I think you misunderstood my position, anything non-free including firmware that has potential insecurities, or backdoors, is a blob to me.  You are thinking of OpenBSD's thinking on blobs, but that isn't the FSF/GNU or even my belief.

Also, their commerical interests are bullshit.  I know they couldn't care less, but I in fact do care, thus I will never use anything with an intel me equivelant enabled at all, as long as I can.   

I say their commercial interests are bs, though, because the way they accomplish their goals is just... phenomenally messed up.

Its not the fact that the hardware isn't open source that is the ONLY problem, its actually the fact that it is laden with pointless DRM that requires non-free firmware to run, for, things like wifi, graphics and sound even...

sad

I knew microsoft, apple, google were bad, but I didn't know raspberrypi people were bad also...

smh...

If all hardware was under at least an mit license instead of that absurdly corrupt all rights reserved license,  that would be a step in the right direction.

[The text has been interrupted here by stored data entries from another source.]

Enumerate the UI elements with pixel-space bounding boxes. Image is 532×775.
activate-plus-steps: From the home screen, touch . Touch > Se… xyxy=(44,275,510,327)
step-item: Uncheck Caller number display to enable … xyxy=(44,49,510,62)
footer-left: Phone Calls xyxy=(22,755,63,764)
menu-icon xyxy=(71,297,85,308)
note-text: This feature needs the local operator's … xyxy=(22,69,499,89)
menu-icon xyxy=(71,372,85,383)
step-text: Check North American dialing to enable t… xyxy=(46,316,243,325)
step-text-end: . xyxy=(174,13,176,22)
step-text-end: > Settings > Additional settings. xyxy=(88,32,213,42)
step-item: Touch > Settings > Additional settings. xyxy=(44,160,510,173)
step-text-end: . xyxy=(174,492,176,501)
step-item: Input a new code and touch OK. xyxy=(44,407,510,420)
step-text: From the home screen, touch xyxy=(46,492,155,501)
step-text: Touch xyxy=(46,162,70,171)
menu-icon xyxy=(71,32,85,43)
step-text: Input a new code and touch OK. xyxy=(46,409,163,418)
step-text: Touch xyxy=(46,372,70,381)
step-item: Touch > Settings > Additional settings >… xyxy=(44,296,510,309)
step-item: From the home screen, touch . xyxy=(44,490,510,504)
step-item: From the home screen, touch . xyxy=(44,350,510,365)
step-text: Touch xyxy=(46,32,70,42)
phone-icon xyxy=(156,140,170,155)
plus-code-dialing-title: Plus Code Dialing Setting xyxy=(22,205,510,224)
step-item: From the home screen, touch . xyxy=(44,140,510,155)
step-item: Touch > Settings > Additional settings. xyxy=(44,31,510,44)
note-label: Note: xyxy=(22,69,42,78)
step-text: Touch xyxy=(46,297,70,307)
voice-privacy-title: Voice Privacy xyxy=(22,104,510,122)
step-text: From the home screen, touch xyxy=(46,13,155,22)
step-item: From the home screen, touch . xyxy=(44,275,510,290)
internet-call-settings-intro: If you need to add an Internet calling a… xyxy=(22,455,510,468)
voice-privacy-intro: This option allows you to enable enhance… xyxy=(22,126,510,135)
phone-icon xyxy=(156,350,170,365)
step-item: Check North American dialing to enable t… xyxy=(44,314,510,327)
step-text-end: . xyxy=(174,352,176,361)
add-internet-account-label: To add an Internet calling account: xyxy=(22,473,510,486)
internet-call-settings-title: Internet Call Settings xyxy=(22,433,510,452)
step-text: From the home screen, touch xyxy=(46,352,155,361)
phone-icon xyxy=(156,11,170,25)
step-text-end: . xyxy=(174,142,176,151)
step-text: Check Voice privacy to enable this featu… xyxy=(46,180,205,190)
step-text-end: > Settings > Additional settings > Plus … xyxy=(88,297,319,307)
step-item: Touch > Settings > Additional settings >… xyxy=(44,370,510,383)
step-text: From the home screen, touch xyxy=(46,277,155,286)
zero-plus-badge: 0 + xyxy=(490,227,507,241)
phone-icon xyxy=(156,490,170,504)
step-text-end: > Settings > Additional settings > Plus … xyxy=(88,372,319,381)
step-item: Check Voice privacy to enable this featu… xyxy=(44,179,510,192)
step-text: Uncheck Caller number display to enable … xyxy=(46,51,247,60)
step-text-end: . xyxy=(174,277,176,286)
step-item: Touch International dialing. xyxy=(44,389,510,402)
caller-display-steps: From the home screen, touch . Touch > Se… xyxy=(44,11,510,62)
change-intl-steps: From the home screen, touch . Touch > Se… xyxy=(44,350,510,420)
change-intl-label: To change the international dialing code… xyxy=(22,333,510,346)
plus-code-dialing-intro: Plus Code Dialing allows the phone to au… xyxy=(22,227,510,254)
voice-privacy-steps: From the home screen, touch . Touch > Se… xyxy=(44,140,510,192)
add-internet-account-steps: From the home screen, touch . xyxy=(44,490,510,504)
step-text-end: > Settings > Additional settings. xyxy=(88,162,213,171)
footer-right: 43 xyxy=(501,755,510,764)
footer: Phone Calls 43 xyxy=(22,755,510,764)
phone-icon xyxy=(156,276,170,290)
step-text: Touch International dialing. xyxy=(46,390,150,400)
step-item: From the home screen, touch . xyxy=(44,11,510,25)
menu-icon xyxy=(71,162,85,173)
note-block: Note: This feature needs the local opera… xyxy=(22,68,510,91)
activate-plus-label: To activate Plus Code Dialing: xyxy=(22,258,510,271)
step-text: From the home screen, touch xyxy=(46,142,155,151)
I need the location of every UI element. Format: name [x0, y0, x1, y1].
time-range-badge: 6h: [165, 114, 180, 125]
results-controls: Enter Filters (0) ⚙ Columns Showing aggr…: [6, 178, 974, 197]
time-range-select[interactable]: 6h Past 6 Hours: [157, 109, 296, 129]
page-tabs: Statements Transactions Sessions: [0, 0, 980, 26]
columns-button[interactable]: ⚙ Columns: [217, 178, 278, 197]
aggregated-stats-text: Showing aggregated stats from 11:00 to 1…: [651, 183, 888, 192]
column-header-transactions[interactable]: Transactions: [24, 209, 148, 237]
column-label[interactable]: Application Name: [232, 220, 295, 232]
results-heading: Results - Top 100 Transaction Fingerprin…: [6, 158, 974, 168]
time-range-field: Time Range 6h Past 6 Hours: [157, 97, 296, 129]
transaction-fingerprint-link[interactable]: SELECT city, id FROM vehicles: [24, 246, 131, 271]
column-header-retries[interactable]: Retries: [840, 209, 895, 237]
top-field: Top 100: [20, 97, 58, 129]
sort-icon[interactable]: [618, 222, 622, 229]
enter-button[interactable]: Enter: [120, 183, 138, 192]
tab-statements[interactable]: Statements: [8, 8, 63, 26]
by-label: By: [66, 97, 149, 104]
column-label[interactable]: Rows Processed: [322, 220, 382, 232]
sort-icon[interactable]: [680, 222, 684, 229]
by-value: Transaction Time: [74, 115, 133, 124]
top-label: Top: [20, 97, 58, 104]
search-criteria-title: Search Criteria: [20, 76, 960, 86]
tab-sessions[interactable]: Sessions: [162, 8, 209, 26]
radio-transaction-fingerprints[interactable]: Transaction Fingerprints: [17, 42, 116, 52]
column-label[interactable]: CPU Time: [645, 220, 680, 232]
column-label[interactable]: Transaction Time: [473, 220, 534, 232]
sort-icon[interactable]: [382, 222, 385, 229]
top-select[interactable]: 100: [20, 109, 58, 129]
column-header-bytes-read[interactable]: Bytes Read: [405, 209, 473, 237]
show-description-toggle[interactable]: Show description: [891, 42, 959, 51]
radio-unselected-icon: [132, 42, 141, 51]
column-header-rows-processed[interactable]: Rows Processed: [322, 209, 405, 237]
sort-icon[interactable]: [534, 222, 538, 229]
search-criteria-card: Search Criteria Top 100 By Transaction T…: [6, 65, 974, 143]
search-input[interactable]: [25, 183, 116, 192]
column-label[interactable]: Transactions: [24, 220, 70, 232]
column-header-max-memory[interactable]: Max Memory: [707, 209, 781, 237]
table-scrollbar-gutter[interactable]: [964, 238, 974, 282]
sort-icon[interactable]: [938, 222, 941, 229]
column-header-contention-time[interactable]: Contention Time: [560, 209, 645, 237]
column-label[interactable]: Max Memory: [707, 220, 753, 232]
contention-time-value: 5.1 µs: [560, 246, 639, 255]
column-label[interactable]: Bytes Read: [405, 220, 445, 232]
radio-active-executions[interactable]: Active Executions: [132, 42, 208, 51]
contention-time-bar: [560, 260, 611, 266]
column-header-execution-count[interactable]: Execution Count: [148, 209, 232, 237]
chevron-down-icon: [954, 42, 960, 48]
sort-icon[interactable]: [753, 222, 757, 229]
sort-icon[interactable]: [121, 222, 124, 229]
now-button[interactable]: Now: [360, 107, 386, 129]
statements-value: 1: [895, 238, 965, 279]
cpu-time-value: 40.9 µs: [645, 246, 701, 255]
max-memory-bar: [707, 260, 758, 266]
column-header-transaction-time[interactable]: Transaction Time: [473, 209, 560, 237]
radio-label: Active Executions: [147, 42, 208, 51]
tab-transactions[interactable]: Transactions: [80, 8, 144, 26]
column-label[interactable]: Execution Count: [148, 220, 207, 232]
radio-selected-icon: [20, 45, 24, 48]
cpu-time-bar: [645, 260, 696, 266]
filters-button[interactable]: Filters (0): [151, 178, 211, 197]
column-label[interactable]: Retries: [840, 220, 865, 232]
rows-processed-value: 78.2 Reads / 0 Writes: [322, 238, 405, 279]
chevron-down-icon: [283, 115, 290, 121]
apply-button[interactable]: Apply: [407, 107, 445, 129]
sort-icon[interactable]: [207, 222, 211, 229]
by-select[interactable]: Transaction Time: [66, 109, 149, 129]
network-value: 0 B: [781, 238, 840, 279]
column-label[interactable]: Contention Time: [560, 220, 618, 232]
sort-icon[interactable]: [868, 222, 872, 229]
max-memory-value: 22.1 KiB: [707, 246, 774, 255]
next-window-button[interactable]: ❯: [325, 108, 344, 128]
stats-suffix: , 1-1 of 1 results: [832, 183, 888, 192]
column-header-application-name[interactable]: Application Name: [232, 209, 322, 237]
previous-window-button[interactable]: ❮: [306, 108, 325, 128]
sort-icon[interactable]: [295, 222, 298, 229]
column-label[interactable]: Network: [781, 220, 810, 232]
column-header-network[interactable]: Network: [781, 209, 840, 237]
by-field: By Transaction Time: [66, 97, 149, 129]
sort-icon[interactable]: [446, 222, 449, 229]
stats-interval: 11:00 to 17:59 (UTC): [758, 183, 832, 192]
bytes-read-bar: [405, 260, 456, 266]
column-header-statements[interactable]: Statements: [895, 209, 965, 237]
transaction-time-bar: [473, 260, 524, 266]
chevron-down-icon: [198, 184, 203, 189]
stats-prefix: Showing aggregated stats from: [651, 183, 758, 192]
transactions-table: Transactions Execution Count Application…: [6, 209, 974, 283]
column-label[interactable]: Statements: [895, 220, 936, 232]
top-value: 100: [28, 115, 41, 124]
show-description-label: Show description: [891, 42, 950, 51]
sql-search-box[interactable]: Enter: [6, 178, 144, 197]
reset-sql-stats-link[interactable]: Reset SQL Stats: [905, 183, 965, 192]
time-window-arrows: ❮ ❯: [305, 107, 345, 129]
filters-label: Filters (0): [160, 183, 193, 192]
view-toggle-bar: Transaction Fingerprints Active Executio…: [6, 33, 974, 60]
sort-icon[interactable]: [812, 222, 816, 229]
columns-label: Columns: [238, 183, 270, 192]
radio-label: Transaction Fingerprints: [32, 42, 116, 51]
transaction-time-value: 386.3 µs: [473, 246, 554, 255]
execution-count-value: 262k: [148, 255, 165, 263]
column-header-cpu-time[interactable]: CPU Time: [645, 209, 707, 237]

But nope, alas... that will probably never happen for most mainstream hardware.  Greed/Power is just too enticing for many of these big corporations.

I guess to end this thought, all hardware should have optionally free licenses.  Trademarks of course are a different matter as long as they don't go the road of mozilla, but yeah...

Anyways, rant done... tongue

Last edited by zapper (2021-07-13 06:46:54)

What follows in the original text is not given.